[[ Source data open ]]

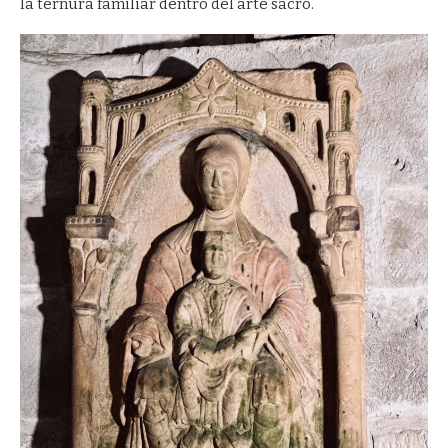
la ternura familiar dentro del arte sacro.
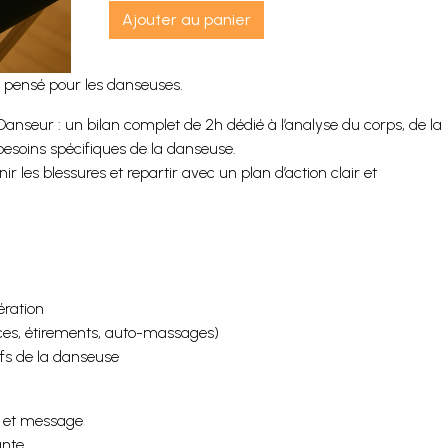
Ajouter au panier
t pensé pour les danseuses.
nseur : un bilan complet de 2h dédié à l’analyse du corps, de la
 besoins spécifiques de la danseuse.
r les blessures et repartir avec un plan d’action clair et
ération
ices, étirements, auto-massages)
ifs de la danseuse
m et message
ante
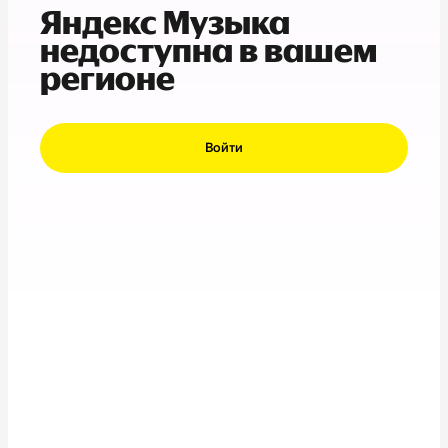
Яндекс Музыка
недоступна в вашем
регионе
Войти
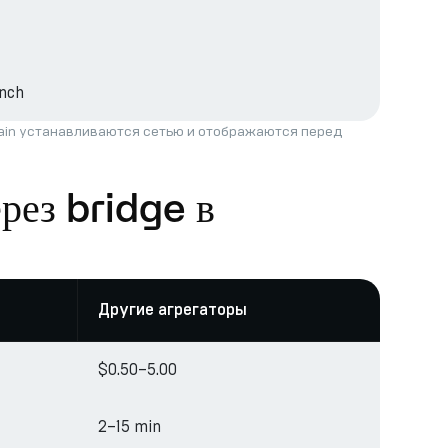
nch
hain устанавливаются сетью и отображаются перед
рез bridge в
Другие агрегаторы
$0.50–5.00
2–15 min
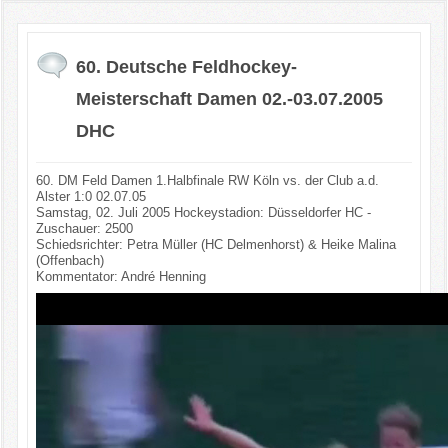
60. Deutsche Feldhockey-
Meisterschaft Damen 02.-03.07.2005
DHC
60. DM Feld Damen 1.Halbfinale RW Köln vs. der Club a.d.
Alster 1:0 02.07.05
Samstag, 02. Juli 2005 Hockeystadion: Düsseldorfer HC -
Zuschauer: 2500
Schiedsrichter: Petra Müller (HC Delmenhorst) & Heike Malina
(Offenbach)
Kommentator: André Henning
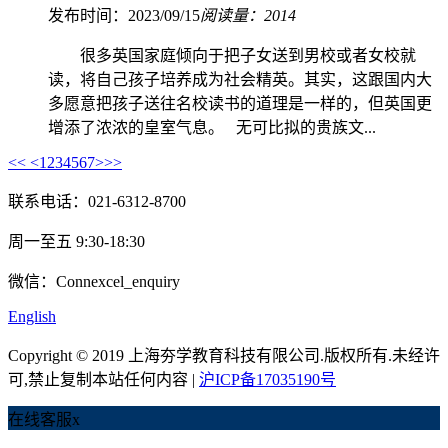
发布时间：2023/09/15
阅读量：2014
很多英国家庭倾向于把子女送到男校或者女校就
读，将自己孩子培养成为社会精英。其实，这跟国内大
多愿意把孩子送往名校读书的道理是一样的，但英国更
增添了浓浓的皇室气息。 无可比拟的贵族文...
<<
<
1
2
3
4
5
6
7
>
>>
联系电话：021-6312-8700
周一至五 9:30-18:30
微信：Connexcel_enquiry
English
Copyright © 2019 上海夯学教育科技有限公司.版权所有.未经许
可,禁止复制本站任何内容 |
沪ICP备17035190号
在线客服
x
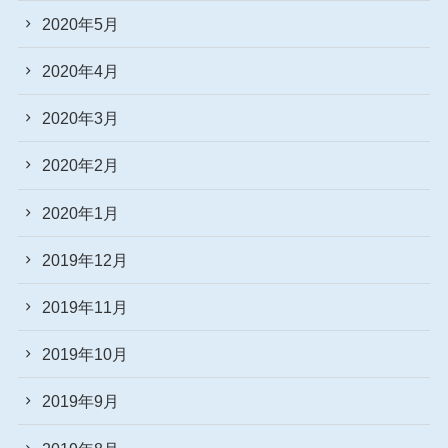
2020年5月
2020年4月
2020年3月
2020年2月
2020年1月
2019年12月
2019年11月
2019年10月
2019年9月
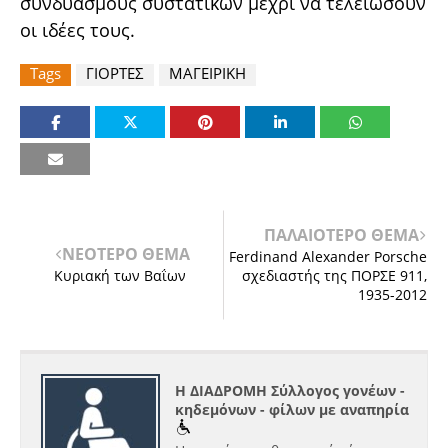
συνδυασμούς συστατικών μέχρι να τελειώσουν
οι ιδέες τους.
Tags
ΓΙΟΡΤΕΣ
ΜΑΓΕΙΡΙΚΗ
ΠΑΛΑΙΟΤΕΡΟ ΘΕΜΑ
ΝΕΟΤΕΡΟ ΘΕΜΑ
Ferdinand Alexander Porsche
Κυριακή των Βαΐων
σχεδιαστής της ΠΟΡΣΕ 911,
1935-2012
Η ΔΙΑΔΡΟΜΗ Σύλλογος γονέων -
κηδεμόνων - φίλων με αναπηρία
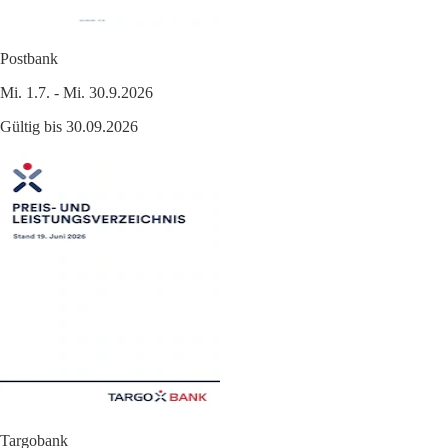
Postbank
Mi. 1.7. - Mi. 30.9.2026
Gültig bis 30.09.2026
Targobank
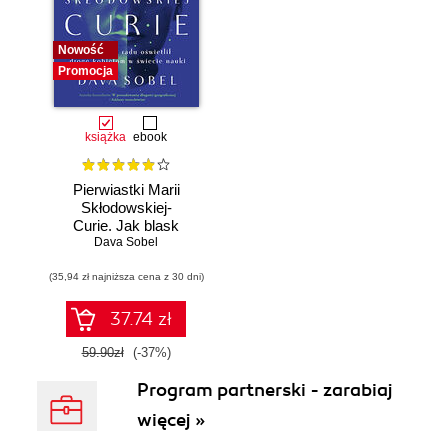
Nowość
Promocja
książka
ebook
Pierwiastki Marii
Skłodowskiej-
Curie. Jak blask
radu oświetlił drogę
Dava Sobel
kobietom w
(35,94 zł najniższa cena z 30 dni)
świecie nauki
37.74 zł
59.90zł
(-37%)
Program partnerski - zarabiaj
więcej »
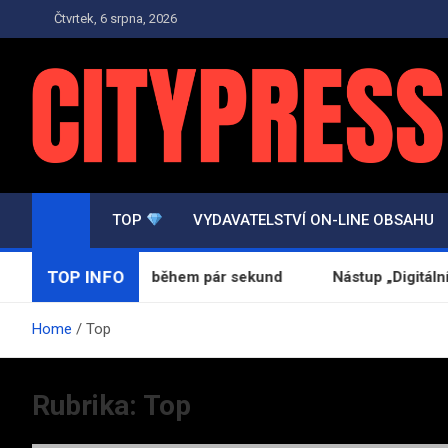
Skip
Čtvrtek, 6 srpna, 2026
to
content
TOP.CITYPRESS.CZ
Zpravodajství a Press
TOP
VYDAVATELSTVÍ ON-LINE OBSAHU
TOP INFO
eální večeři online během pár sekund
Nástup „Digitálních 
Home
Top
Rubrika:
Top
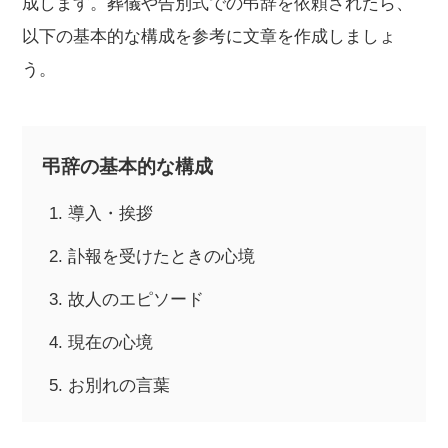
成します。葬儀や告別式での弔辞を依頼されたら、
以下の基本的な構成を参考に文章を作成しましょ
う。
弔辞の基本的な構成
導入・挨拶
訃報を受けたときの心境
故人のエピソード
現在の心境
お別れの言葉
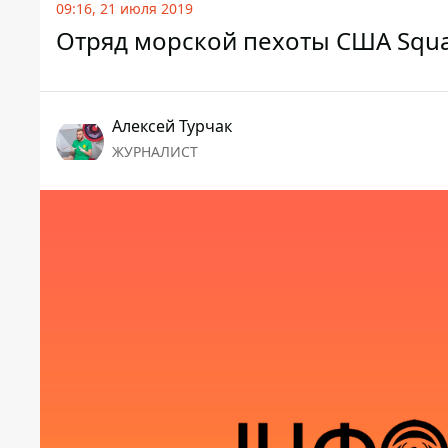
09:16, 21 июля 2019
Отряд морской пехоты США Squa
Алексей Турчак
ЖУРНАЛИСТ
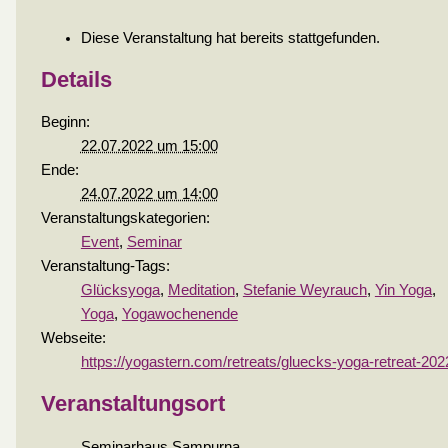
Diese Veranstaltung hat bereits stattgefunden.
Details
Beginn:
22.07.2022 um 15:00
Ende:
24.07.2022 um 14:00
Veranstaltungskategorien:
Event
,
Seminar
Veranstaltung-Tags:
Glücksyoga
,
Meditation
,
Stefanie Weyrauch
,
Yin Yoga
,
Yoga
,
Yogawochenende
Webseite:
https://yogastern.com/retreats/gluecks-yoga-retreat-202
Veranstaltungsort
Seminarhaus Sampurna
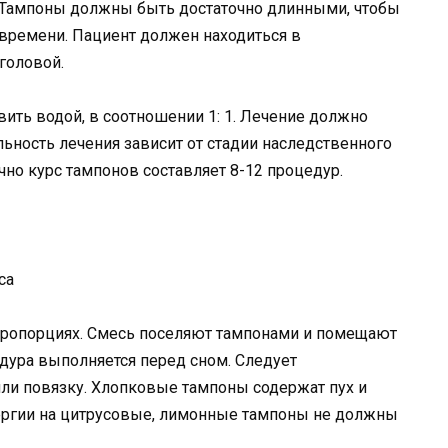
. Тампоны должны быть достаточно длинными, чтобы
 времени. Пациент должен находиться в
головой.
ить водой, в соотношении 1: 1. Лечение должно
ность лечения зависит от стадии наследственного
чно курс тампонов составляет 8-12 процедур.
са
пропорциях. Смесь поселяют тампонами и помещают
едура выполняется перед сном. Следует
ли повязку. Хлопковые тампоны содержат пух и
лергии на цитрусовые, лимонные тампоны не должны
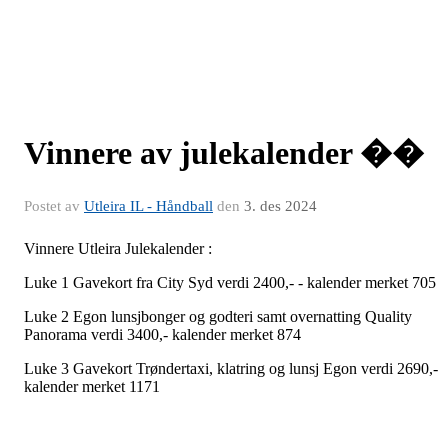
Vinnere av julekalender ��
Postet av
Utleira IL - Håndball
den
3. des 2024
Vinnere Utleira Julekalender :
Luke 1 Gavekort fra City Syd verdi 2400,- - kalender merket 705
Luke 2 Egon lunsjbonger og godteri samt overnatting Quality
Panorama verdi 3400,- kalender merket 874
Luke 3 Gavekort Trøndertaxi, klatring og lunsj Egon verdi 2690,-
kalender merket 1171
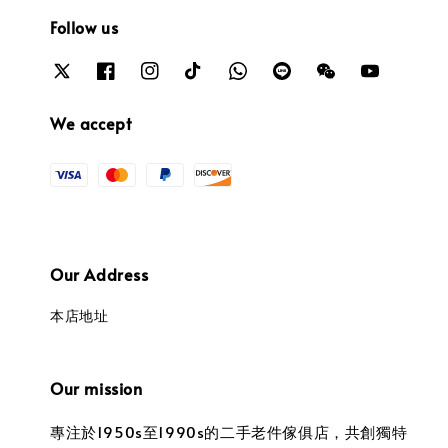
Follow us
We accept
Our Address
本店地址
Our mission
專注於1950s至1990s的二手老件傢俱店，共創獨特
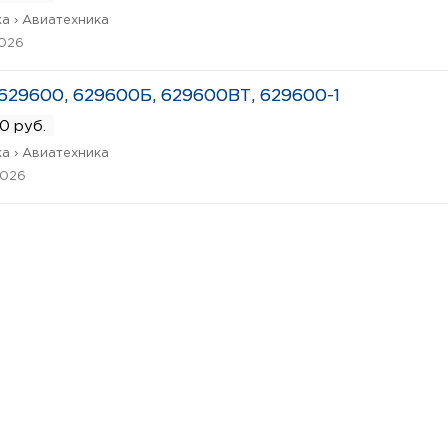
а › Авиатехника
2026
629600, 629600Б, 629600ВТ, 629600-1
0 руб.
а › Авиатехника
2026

[[ Source data closed ]]

### Problem description
Across the whole listing above, repeat each line exactly and leave out the images.

### Expected answer
la ternura familiar dentro del arte sacro.
Ajouter au panier
t pensé pour les danseuses.
nseur : un bilan complet de 2h dédié à l’analyse du corps, de la
 besoins spécifiques de la danseuse.
r les blessures et repartir avec un plan d’action clair et
ération
ices, étirements, auto-massages)
ifs de la danseuse
m et message
ante
Яндекс Музыка
недоступна в вашем
регионе
Войти
nch
hain устанавливаются сетью и отображаются перед
рез bridge в
Другие агрегаторы
$0.50–5.00
2–15 min
60. Deutsche Feldhockey-
Meisterschaft Damen 02.-03.07.2005
DHC
60. DM Feld Damen 1.Halbfinale RW Köln vs. der Club a.d.
Alster 1:0 02.07.05
Samstag, 02. Juli 2005 Hockeystadion: Düsseldorfer HC -
Zuschauer: 2500
Schiedsrichter: Petra Müller (HC Delmenhorst) & Heike Malina
(Offenbach)
Kommentator: André Henning
发布时间：2023/09/15
阅读量：2014
很多英国家庭倾向于把子女送到男校或者女校就
读，将自己孩子培养成为社会精英。其实，这跟国内大
多愿意把孩子送往名校读书的道理是一样的，但英国更
增添了浓浓的皇室气息。 无可比拟的贵族文...
<<
<
1
2
3
4
5
6
7
>
>>
联系电话：021-6312-8700
周一至五 9:30-18:30
微信：Connexcel_enquiry
English
Copyright © 2019 上海夯学教育科技有限公司.版权所有.未经许
可,禁止复制本站任何内容 |
沪ICP备17035190号
在线客服
x
2020年5月
2020年4月
2020年3月
2020年2月
2020年1月
2019年12月
2019年11月
2019年10月
2019年9月
συνδυασμούς συστατικών μέχρι να τελειώσουν
οι ιδέες τους.
Tags
ΓΙΟΡΤΕΣ
ΜΑΓΕΙΡΙΚΗ
ΠΑΛΑΙΟΤΕΡΟ ΘΕΜΑ
ΝΕΟΤΕΡΟ ΘΕΜΑ
Ferdinand Alexander Porsche
Κυριακή των Βαΐων
σχεδιαστής της ΠΟΡΣΕ 911,
1935-2012
Η ΔΙΑΔΡΟΜΗ Σύλλογος γονέων -
κηδεμόνων - φίλων με αναπηρία
Postbank
Mi. 1.7. - Mi. 30.9.2026
Gültig bis 30.09.2026
Targobank
Nowość
Promocja
książka
ebook
Pierwiastki Marii
Skłodowskiej-
Curie. Jak blask
radu oświetlił drogę
Dava Sobel
kobietom w
(35,94 zł najniższa cena z 30 dni)
świecie nauki
37.74 zł
59.90zł
(-37%)
Program partnerski - zarabiaj
więcej »
Skip
Čtvrtek, 6 srpna, 2026
to
content
TOP.CITYPRESS.CZ
Zpravodajství a Press
TOP
VYDAVATELSTVÍ ON-LINE OBSAHU
TOP INFO
eální večeři online během pár sekund
Nástup „Digitálních 
Home
Top
Rubrika:
Top
成します。葬儀や告別式での弔辞を依頼されたら、
以下の基本的な構成を参考に文章を作成しましょ
う。
弔辞の基本的な構成
導入・挨拶
訃報を受けたときの心境
故人のエピソード
現在の心境
お別れの言葉
09:16, 21 июля 2019
Отряд морской пехоты США Squa
Алексей Турчак
ЖУРНАЛИСТ
Diese Veranstaltung hat bereits stattgefunden.
Details
Beginn:
22.07.2022 um 15:00
Ende:
24.07.2022 um 14:00
Veranstaltungskategorien:
Event
,
Seminar
Veranstaltung-Tags:
Glücksyoga
,
Meditation
,
Stefanie Weyrauch
,
Yin Yoga
,
Yoga
,
Yogawochenende
Webseite:
https://yogastern.com/retreats/gluecks-yoga-retreat-202
Veranstaltungsort
Seminarhaus Sampurna
. Тампоны должны быть достаточно длинными, чтобы
 времени. Пациент должен находиться в
головой.
ить водой, в соотношении 1: 1. Лечение должно
ность лечения зависит от стадии наследственного
чно курс тампонов составляет 8-12 процедур.
са
пропорциях. Смесь поселяют тампонами и помещают
едура выполняется перед сном. Следует
ли повязку. Хлопковые тампоны содержат пух и
лергии на цитрусовые, лимонные тампоны не должны
Vinnere av julekalender ��
Postet av
Utleira IL - Håndball
den
3. des 2024
Vinnere Utleira Julekalender :
Luke 1 Gavekort fra City Syd verdi 2400,- - kalender merket 705
Luke 2 Egon lunsjbonger og godteri samt overnatting Quality
Panorama verdi 3400,- kalender merket 874
Luke 3 Gavekort Trøndertaxi, klatring og lunsj Egon verdi 2690,-
kalender merket 1171
Follow us
We accept
Our Address
本店地址
Our mission
專注於1950s至1990s的二手老件傢俱店，共創獨特
а › Авиатехника
2026
629600, 629600Б, 629600ВТ, 629600-1
0 руб.
а › Авиатехника
2026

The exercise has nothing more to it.